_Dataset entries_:
*** Begin section ***
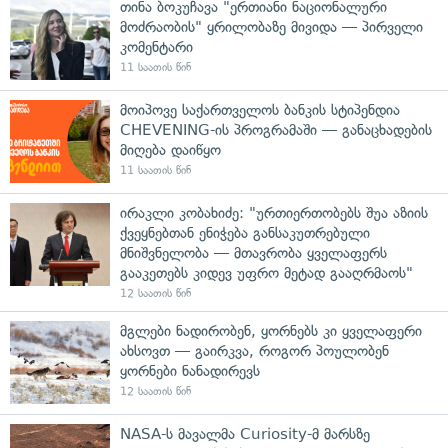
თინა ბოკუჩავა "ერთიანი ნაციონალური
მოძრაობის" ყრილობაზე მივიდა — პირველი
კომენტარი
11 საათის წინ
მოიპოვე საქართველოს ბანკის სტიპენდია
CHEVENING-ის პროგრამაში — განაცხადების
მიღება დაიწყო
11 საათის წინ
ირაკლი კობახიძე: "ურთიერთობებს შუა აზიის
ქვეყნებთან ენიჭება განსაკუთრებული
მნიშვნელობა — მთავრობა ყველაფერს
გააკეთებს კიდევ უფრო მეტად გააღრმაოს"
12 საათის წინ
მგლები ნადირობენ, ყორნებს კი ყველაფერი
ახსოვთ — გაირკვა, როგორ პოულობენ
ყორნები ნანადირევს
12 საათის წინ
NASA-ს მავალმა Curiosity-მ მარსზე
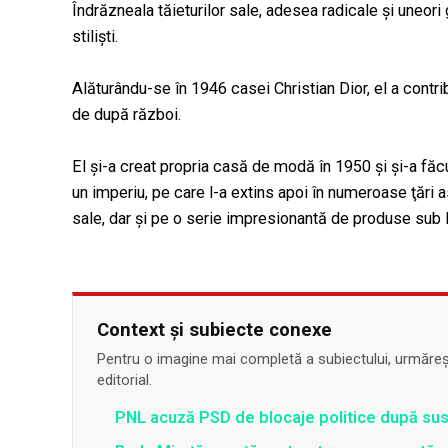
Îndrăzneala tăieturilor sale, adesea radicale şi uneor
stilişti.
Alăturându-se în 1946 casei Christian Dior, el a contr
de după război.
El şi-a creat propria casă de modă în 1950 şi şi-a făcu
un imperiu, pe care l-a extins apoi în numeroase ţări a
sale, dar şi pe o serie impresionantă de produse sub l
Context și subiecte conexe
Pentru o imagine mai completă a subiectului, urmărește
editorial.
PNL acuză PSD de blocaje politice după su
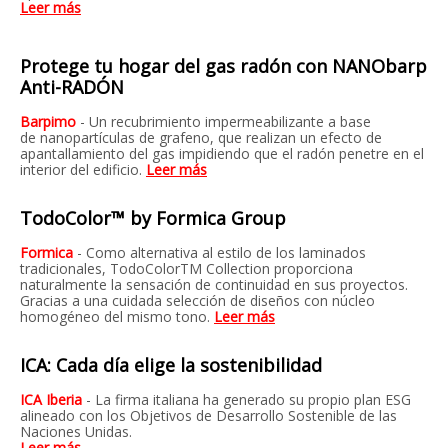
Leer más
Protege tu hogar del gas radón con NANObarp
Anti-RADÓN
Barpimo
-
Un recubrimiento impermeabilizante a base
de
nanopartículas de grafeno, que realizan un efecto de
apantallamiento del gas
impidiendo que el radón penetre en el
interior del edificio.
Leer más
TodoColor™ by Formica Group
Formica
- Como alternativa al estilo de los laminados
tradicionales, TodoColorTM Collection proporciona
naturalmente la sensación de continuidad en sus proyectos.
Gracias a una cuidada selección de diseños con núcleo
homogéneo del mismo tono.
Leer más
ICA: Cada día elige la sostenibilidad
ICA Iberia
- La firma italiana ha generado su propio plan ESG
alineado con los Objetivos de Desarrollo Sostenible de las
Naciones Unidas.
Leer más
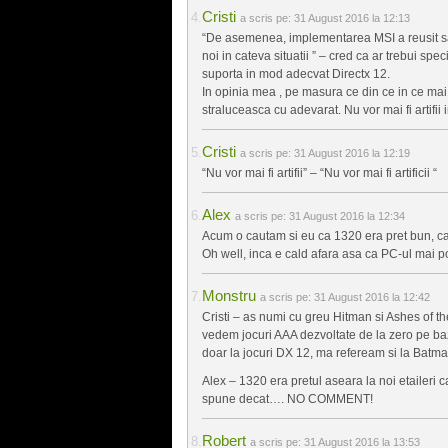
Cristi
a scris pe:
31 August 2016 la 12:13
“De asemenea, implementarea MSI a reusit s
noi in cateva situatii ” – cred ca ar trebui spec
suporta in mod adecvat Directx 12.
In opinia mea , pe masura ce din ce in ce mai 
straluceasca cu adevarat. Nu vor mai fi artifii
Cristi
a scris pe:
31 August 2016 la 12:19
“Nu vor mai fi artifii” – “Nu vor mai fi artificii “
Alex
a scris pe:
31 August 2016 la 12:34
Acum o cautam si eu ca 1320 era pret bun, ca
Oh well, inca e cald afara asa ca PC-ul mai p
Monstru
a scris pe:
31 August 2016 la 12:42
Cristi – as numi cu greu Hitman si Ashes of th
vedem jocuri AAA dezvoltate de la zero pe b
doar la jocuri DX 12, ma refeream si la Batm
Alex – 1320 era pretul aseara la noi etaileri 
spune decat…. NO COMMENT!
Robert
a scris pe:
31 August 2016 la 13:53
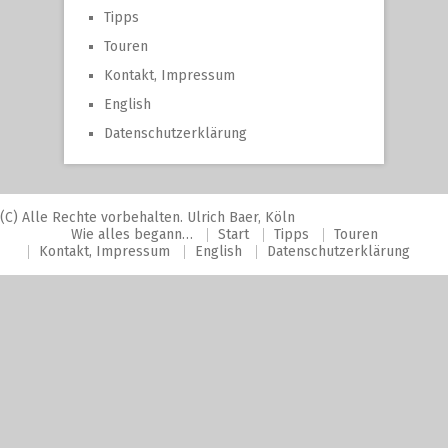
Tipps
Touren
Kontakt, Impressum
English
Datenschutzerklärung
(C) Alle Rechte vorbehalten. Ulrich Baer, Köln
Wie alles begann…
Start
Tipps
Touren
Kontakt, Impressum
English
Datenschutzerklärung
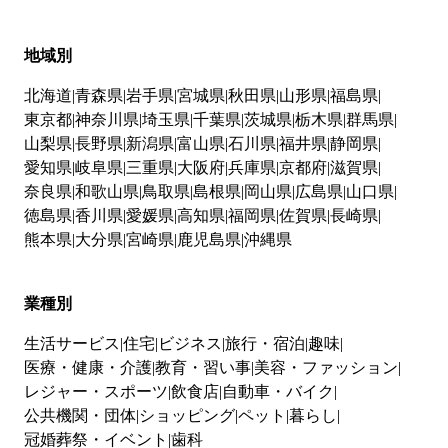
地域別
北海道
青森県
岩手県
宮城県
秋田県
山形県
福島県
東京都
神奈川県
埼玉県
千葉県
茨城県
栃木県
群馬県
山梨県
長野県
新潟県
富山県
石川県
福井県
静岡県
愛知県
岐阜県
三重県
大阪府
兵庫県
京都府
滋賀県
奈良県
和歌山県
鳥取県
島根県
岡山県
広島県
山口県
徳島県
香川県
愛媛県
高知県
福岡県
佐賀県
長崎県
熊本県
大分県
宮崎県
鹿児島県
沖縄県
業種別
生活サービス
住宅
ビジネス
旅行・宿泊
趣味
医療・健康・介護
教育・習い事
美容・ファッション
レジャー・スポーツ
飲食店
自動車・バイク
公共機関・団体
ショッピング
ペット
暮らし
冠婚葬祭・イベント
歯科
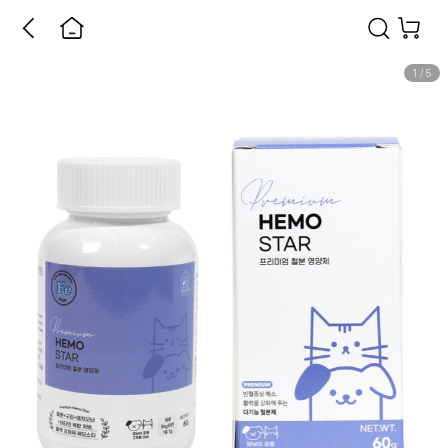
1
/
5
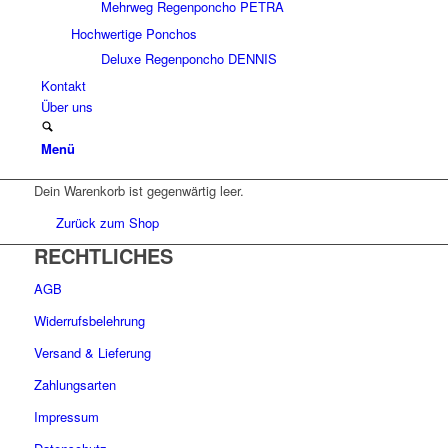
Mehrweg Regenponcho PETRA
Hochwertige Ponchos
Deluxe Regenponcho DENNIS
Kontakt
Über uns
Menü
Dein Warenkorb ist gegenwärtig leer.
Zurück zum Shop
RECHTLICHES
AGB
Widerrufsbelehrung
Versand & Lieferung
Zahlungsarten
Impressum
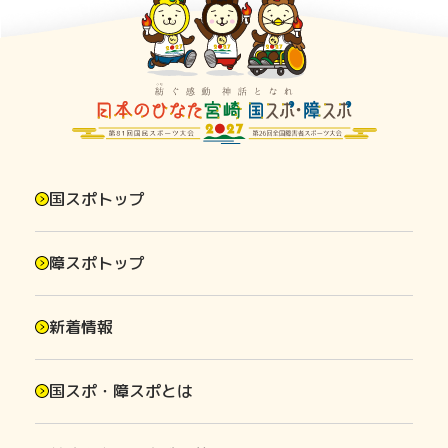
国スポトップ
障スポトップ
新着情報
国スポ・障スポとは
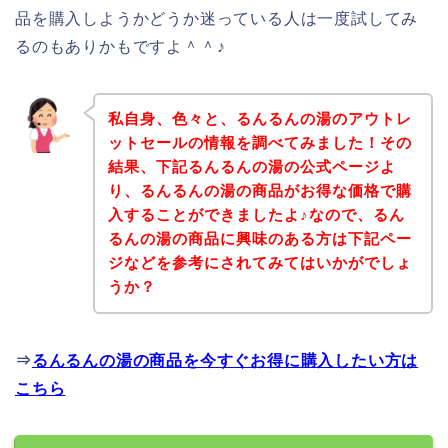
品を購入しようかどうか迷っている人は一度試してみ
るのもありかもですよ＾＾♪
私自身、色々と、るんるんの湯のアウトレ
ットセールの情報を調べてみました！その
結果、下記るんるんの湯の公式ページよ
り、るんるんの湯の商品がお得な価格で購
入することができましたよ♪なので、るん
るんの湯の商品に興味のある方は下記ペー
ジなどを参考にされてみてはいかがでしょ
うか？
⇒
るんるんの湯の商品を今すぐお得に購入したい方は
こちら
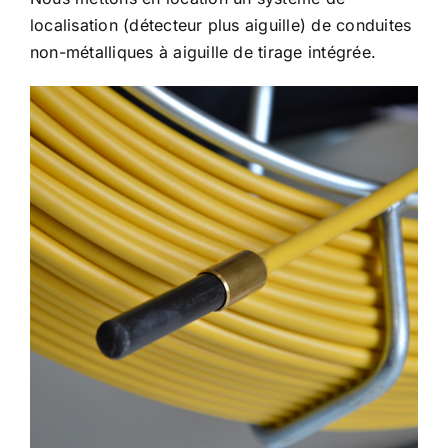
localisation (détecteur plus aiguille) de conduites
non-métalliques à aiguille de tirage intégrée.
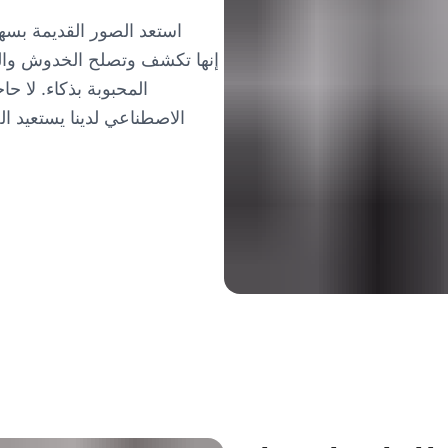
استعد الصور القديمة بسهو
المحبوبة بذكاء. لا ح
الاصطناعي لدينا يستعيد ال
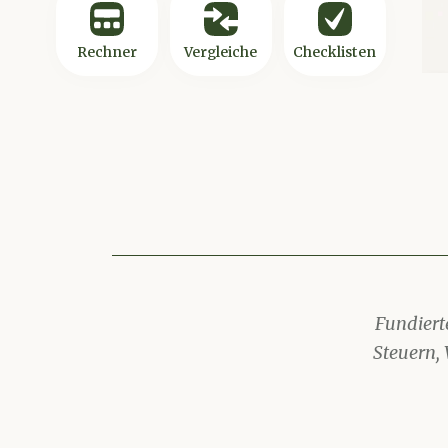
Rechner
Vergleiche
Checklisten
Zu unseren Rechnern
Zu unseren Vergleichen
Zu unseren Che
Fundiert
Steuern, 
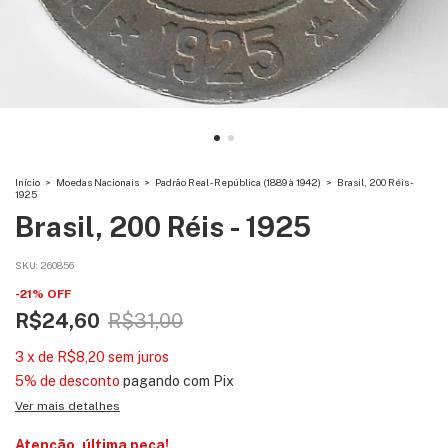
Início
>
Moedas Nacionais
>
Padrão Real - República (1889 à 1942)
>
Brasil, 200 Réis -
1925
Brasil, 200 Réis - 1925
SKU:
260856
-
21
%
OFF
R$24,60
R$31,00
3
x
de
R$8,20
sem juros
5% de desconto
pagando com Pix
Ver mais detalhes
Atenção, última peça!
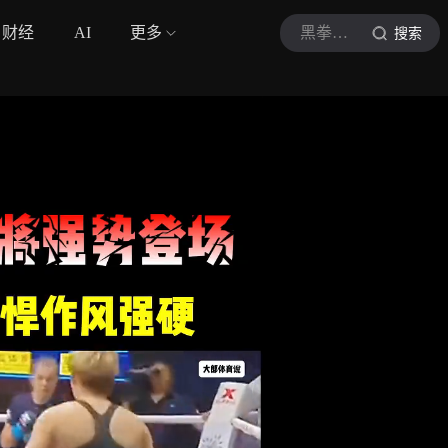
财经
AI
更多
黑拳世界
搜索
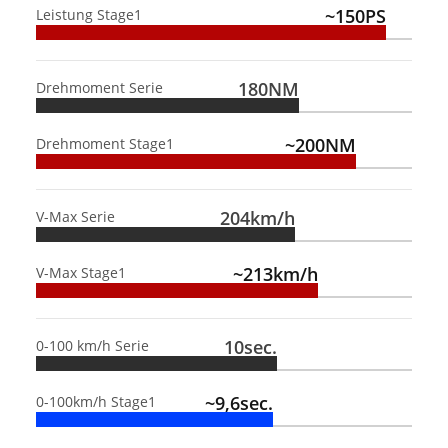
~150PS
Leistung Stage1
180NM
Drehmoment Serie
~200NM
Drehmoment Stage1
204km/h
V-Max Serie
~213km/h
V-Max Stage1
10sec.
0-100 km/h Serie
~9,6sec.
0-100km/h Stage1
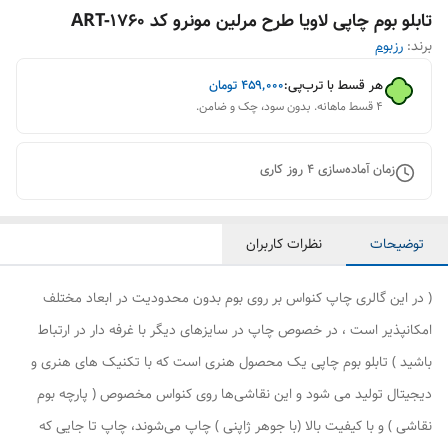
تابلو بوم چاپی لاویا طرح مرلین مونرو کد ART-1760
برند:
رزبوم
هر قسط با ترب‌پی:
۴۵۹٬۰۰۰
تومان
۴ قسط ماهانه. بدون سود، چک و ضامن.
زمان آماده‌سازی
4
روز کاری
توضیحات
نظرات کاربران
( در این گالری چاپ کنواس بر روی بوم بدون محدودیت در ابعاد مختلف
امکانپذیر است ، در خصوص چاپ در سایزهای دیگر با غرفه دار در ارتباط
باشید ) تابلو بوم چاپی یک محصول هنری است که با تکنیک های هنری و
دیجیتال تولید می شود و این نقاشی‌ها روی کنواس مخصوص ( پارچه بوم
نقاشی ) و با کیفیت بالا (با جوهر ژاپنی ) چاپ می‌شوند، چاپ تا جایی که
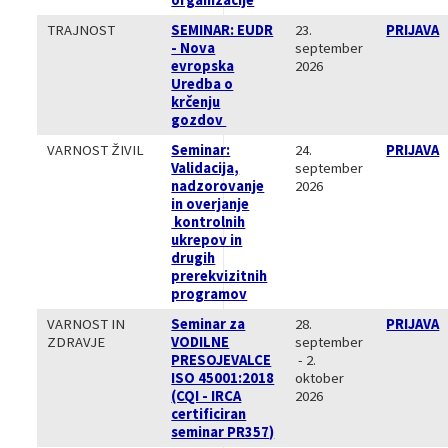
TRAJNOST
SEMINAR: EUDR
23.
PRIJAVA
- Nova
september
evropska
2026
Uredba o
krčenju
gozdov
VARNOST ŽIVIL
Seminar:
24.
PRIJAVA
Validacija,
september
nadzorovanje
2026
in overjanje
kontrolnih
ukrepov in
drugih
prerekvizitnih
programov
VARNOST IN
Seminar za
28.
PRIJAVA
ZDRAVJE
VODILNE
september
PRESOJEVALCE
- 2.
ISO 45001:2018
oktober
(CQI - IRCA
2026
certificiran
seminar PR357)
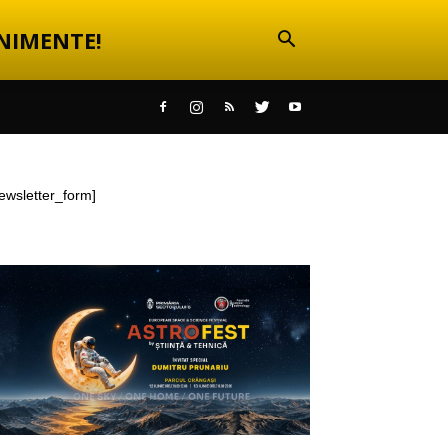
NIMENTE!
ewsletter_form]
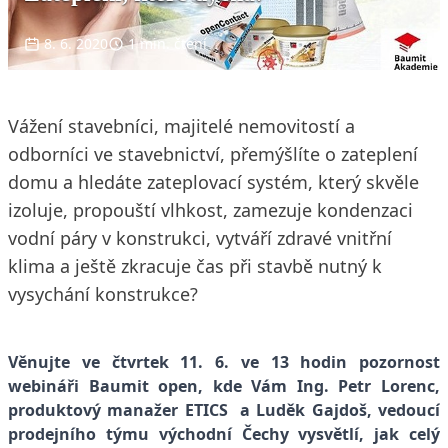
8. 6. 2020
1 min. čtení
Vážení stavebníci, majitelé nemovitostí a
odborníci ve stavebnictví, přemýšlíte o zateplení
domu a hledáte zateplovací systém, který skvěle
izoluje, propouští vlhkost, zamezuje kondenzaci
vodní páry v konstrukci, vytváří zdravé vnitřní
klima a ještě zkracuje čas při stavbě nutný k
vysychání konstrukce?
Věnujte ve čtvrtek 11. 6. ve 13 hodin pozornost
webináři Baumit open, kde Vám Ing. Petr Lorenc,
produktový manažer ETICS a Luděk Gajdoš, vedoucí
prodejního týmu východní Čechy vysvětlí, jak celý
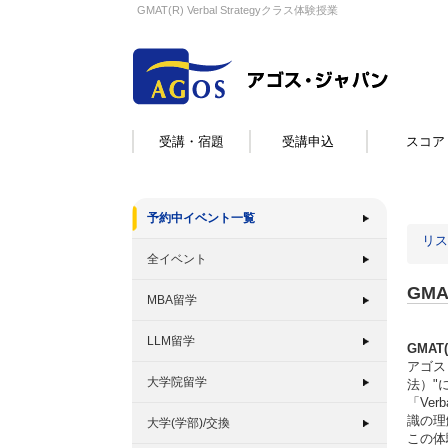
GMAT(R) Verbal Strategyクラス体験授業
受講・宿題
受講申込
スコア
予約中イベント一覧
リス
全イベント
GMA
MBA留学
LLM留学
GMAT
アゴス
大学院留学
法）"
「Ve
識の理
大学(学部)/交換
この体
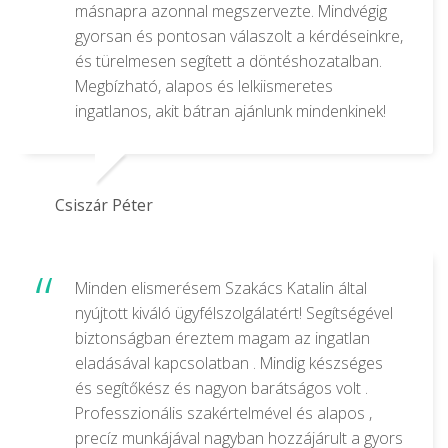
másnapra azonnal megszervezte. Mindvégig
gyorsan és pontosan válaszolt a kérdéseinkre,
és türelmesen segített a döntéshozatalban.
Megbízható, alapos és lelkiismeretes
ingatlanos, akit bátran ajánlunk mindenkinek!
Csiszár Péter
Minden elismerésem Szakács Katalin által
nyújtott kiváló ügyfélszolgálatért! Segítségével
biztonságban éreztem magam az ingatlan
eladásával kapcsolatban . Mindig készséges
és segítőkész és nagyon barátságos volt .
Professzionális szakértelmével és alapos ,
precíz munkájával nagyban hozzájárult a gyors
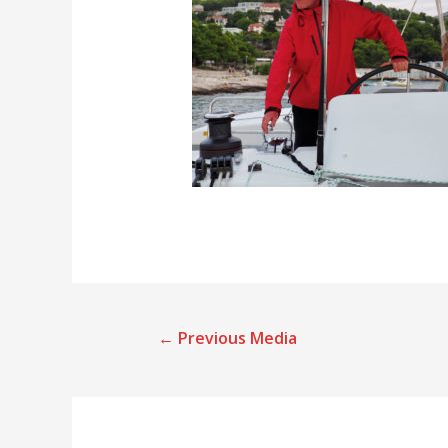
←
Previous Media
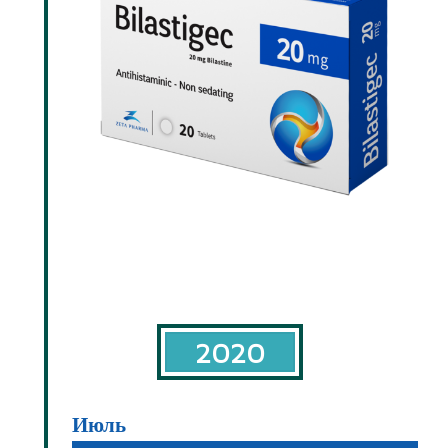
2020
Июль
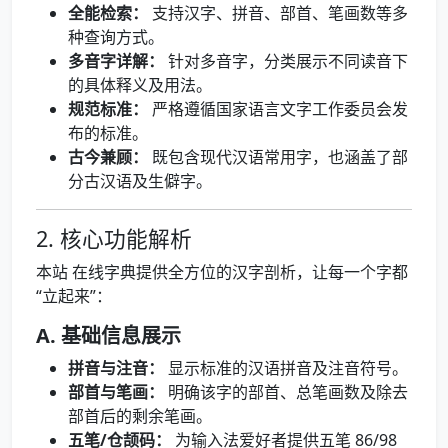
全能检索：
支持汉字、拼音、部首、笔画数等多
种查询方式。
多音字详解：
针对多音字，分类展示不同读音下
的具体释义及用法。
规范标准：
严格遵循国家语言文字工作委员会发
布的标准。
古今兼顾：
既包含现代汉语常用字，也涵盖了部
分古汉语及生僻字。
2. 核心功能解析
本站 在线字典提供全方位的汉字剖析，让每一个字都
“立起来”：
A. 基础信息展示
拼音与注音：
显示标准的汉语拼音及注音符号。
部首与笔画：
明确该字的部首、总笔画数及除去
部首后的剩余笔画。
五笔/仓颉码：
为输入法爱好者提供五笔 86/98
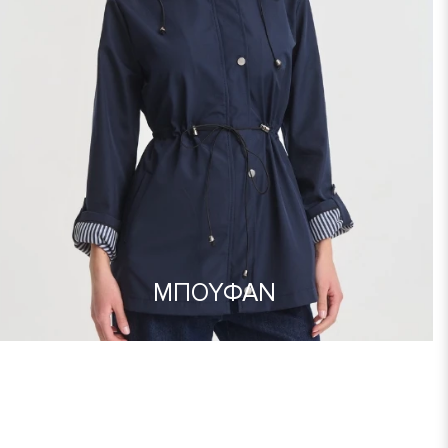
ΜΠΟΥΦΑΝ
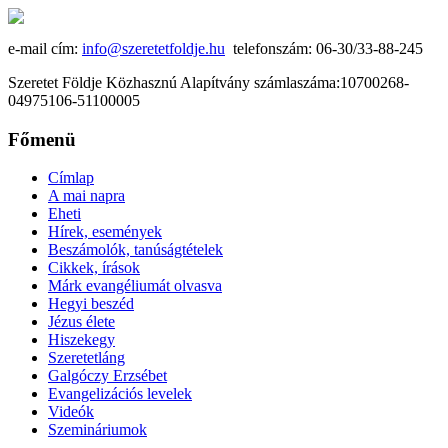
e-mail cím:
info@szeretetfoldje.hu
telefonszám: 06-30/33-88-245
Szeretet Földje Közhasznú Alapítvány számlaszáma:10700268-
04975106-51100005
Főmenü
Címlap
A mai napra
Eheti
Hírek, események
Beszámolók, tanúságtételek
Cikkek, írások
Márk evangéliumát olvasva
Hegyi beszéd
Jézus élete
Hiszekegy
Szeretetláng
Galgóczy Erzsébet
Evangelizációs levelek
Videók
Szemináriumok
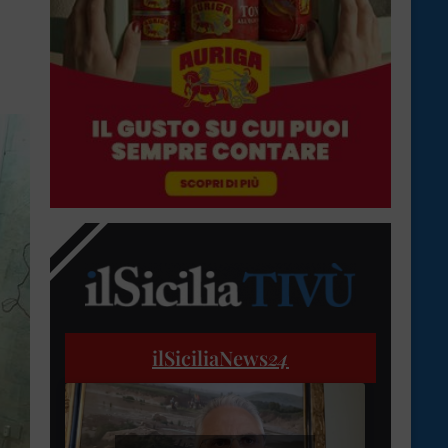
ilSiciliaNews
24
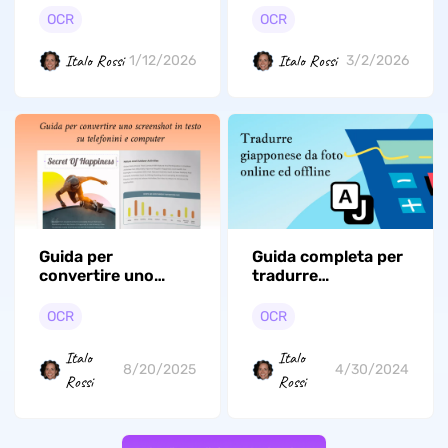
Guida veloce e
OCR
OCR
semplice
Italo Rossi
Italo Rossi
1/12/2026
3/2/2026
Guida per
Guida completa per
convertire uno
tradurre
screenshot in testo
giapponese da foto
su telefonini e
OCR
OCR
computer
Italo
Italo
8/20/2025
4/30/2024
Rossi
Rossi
*** End section ***
_What the task asks_:
Above are some records. Reproduce the lines from the one with "ISO 45001:2018" down to the one with "és segítőkész és nagyon barátságos volt .", keeping both, and leave every picture out.

_Solution below_:
ISO 45001:2018
oktober
(CQI - IRCA
2026
certificiran
seminar PR357)
NIMENTE!
ewsletter_form]
8. 6. 2020
1 min. čtení
Vážení stavebníci, majitelé nemovitostí a
odborníci ve stavebnictví, přemýšlíte o zateplení
domu a hledáte zateplovací systém, který skvěle
izoluje, propouští vlhkost, zamezuje kondenzaci
vodní páry v konstrukci, vytváří zdravé vnitřní
klima a ještě zkracuje čas při stavbě nutný k
vysychání konstrukce?
Věnujte ve čtvrtek 11. 6. ve 13 hodin pozornost
webináři Baumit open, kde Vám Ing. Petr Lorenc,
produktový manažer ETICS a Luděk Gajdoš, vedoucí
prodejního týmu východní Čechy vysvětlí, jak celý
GMAT(R) Verbal Strategyクラス体験授業
受講・宿題
受講申込
スコア
予約中イベント一覧
リス
全イベント
GMA
MBA留学
LLM留学
GMAT
アゴス
大学院留学
法）"
「Ve
識の理
大学(学部)/交換
この体
másnapra azonnal megszervezte. Mindvégig
gyorsan és pontosan válaszolt a kérdéseinkre,
és türelmesen segített a döntéshozatalban.
Megbízható, alapos és lelkiismeretes
ingatlanos, akit bátran ajánlunk mindenkinek!
Csiszár Péter
Minden elismerésem Szakács Katalin által
nyújtott kiváló ügyfélszolgálatért! Segítségével
biztonságban éreztem magam az ingatlan
eladásával kapcsolatban . Mindig készséges
és segítőkész és nagyon barátságos volt .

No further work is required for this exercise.